Running ACCESS-rAM3 via bash script - can't find executable

Hi all,

I’m running ensemble members for ACCESS-rAM3 and I’ve been developing a bash script to automate the process. The problem is that when it executes rose suite-run from the bash script the session will fail at the um-recon job and in the job.err it says um-recon: command not found. I am aware this is an issue with the executable. I’ve created my own executable and linked to it in the rose-suite.conf, I have it stored at /g/data/gb02/jt0319/ACCESS_rAM3/executables. This works perfectly fine when I execute rose suite-run from my terminal - no issues. It is only when it is called from the bash script. Below is this script:

#!/bin/bash



set -euo pipefail



# Usage: bash run_ram3_ensemble_manual.sh <member_range>

# Example: bash run_ram3_ensemble_manual.sh 1,8




if [ $# -lt 1 ]; then

echo "Usage: $0 <member_range>"

exit 1

fi




MEMBER_RANGE="$1"

MEMBER_START=$(echo "$MEMBER_RANGE" | cut -d',' -f1)

MEMBER_END=$(echo "$MEMBER_RANGE" | cut -d',' -f2)




WORK_DIR="/home/272/jt0319/Code_2/Python/Reading_and_comparing_ensembles"

IC_DIR="/g/data/ng72/jt0319/ram3_start_dumps"

BASE_IC_TEMPLATE="qwqg00.reduced.2019121200.T+0"

BASE_IC_FULL="$IC_DIR/$BASE_IC_TEMPLATE"

BASE_IC_ORIG="$BASE_IC_FULL-original"




ROSES_DIR="$HOME/roses/ram3_global"

OUTPUT_FOLDER="SE_Australia"

SUITE_NAME="ram3_global"

PYTHON_BIN="${PYTHON_BIN:-python3}"

AMPLITUDE="1e-1"





#export ROSE_SITE_NAME=nci-gadi





cd "$WORK_DIR"




for member in $(seq "$MEMBER_START" "$MEMBER_END"); do

echo "=== Member $member ==="




# restore original IC

cp "$BASE_IC_ORIG" "$BASE_IC_FULL"




# load pythonlib if available (silent failure ok)

module use ~access/modules >/dev/null 2>&1 || true

module load pythonlib/umfile_utils/access_cm2 >/dev/null 2>&1 || true




# perturb IC

"$PYTHON_BIN" perturbIC.py -s "$member" -a "$AMPLITUDE" "$BASE_IC_FULL"




# start suite in background and continue immediately; name it with the member id

cd "$ROSES_DIR"


echo "Starting rose suite-run with name=${SUITE_NAME}_$member (background)"

rose suite-run --no-gcontrol --name="${SUITE_NAME}_$member" &

cd - >/dev/null




echo "Started member $member (suite name: ${SUITE_NAME}_$member)."

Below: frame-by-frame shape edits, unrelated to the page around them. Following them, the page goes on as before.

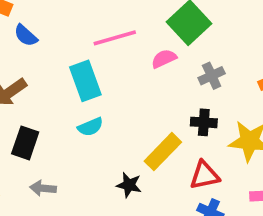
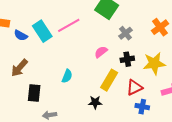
pink semicircle: (164, 59) -> (101, 52), moved
cyan rectangle: (85, 81) -> (42, 31), moved
cyan semicircle: (90, 127) -> (67, 76), turned -32

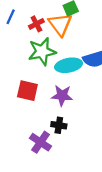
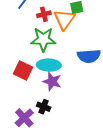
cyan ellipse: (69, 65) -> (49, 65), moved

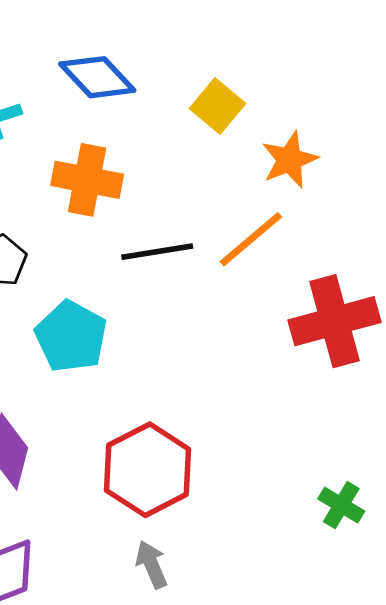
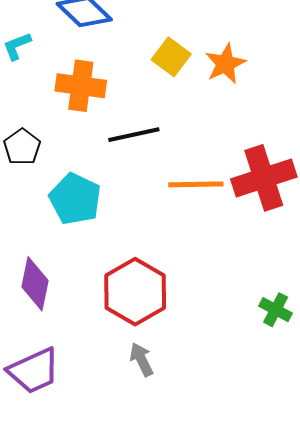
yellow square: (217, 106) -> (171, 57), moved
orange line: (251, 239) -> (196, 184), moved, turned 42

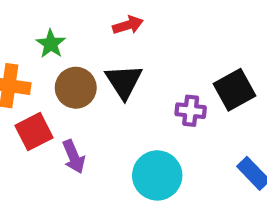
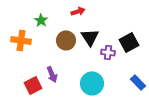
black triangle: (124, 81) -> (90, 37), moved
brown circle: (76, 88) -> (66, 40), moved
red square: (34, 132) -> (33, 85), moved

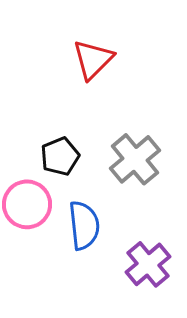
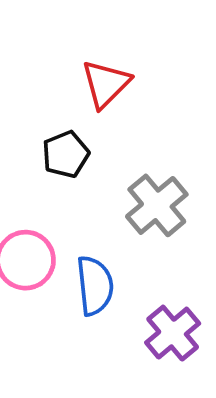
black pentagon: (60, 156) -> (66, 154), moved

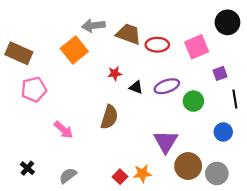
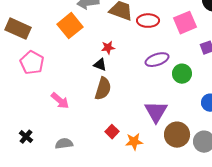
black triangle: (136, 87) -> (100, 65), moved
pink pentagon: (34, 89) -> (32, 63), turned -30
gray semicircle: (68, 176) -> (64, 144), turned 30
red square: (120, 177) -> (112, 132), moved

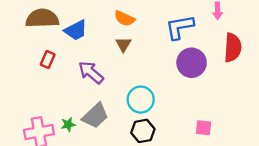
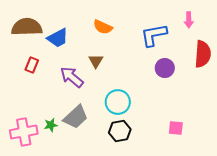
brown triangle: (123, 44) -> (96, 61), moved
purple circle: (192, 63) -> (165, 68), size x0.7

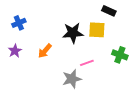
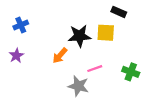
orange arrow: (45, 51) -> (60, 56), moved
green cross: (120, 55) -> (131, 72), moved
gray star: (72, 79) -> (78, 86), turned 30

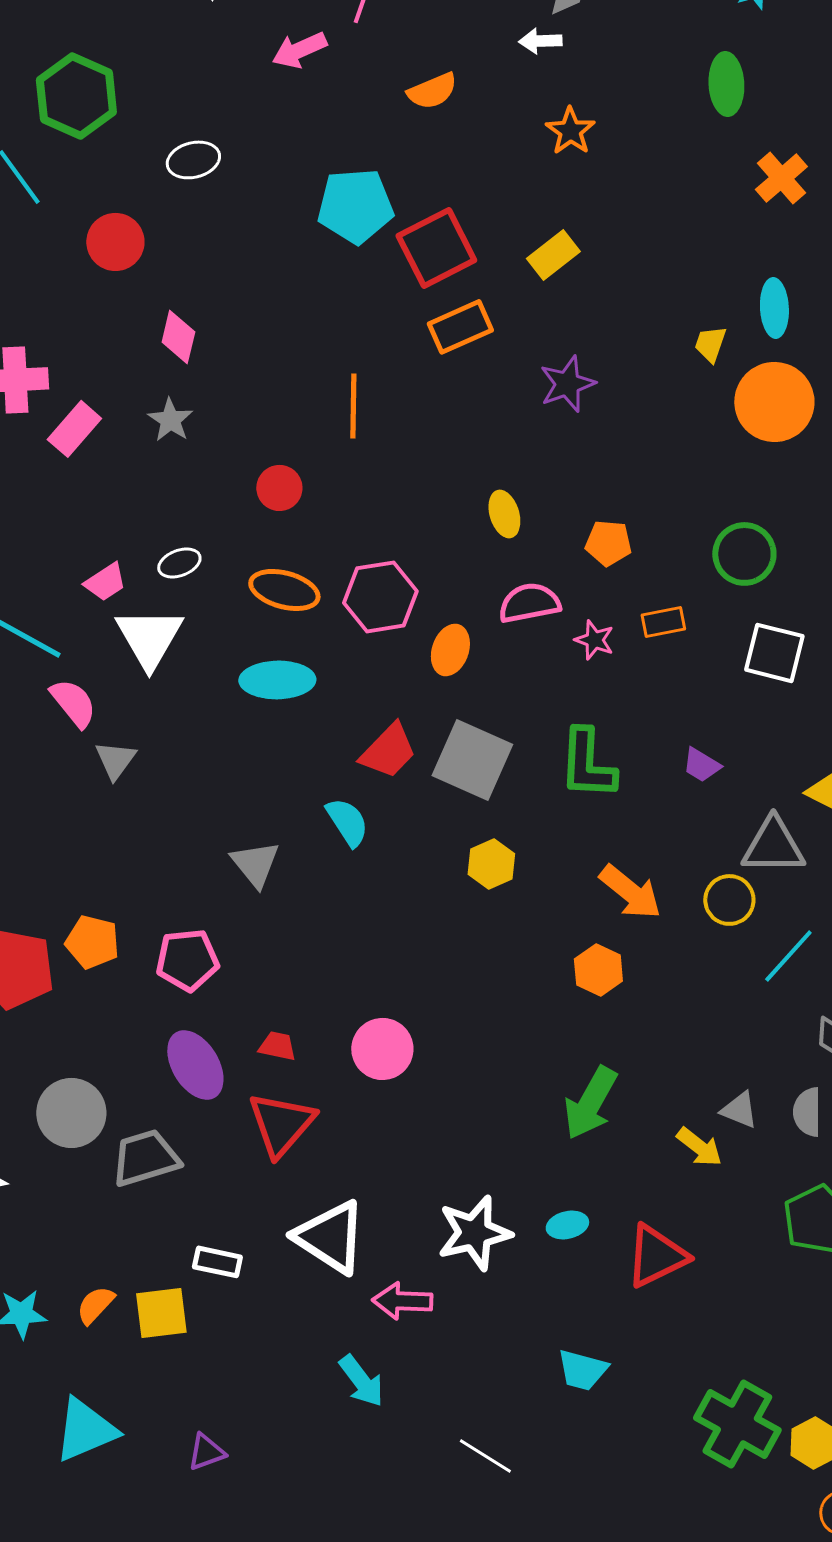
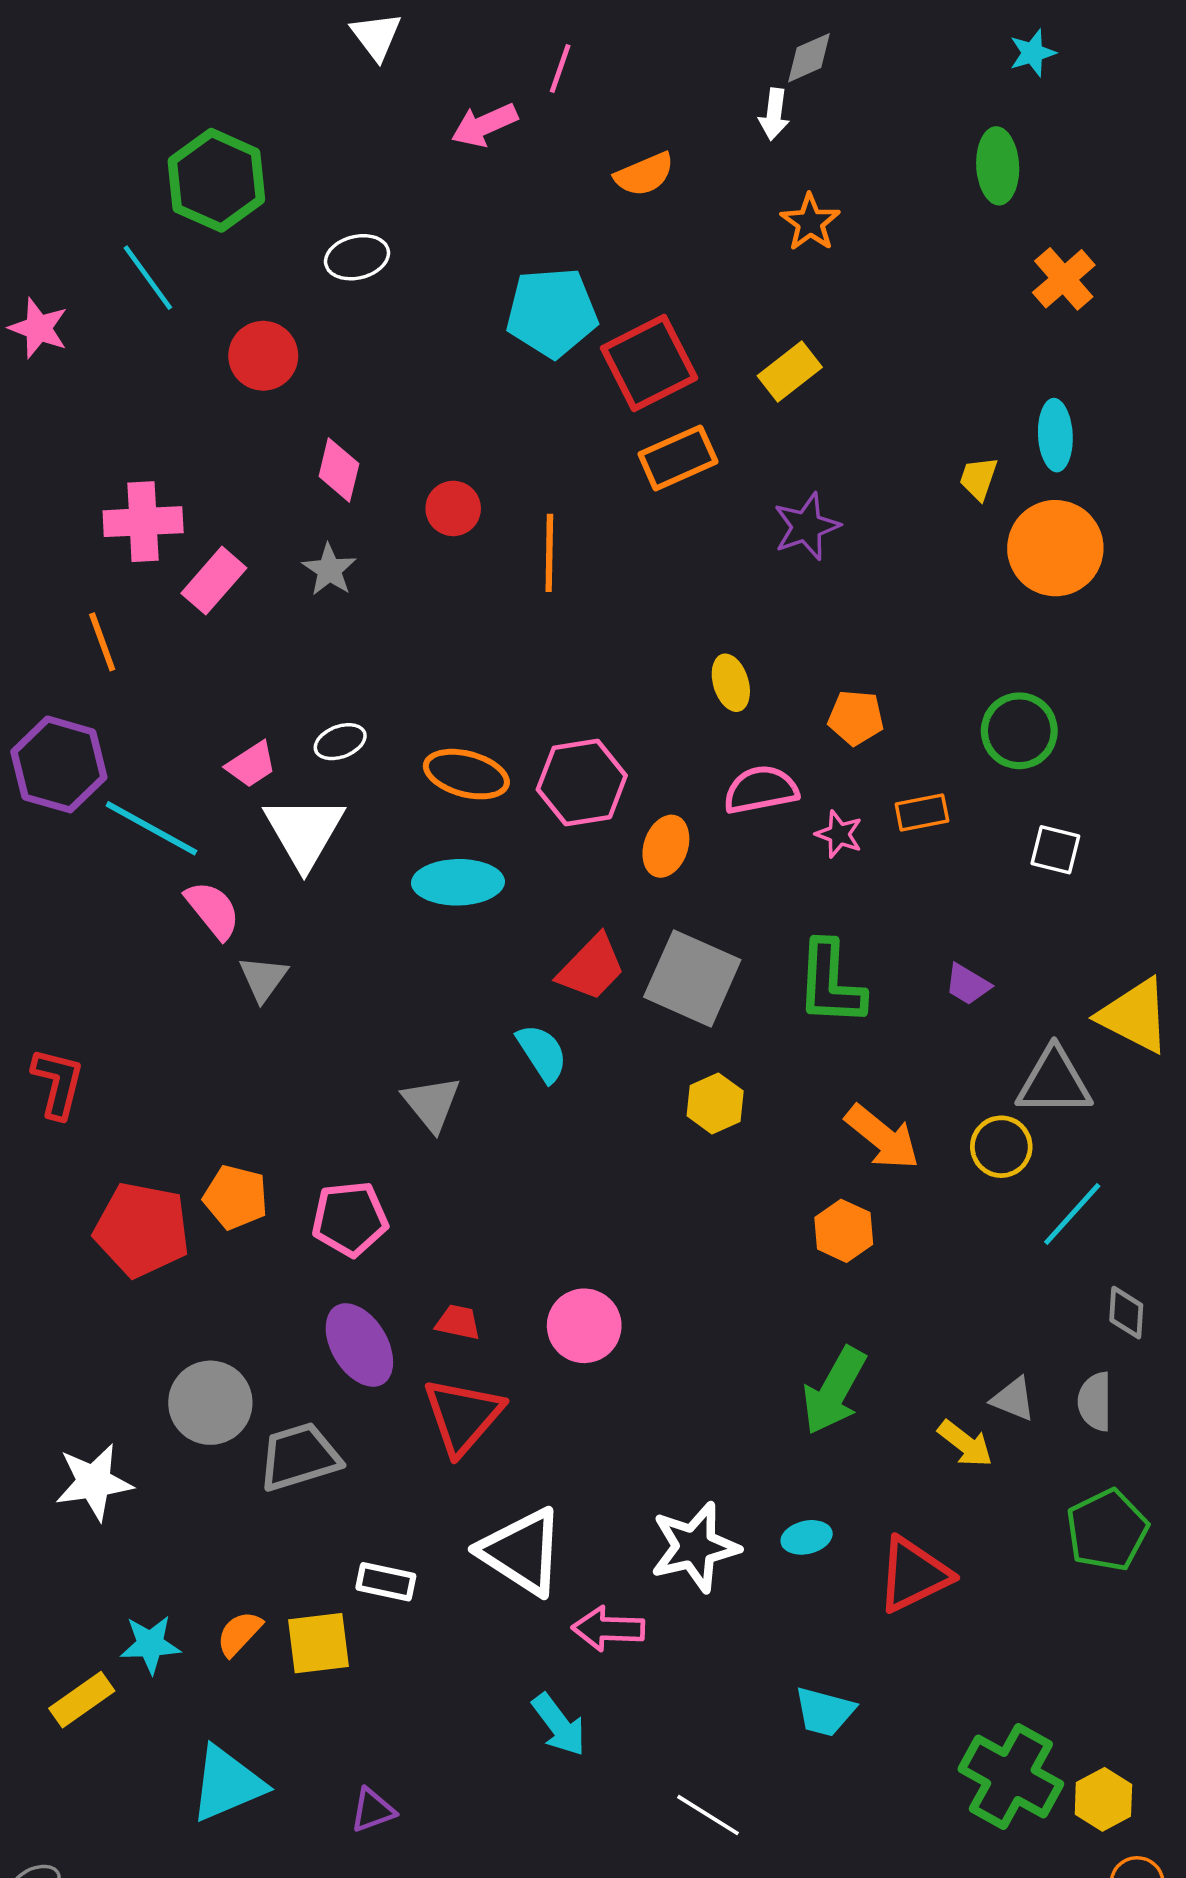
white arrow: (540, 41) -> (774, 114), turned -81
red circle: (279, 488) -> (453, 508), moved
white square: (774, 653) -> (1055, 850), size x0.7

# give the suite time to read the IC file before starting the next member

sleep 300 # 5 minutes; adjust as needed based on how long the suite takes to start and read the IC

done




echo "All members started. Use the scanner script to collect outputs when runs finish."

How can I make the suite run from the bash script able to use the available executables like it usually does when run in terminal?

@mlipson

Hi Joel,

It sounds like the script has a different environment than your normal terminal. Can you clarify how you’re running this script, i.e. is it through the PBS or are you running directly on your login node?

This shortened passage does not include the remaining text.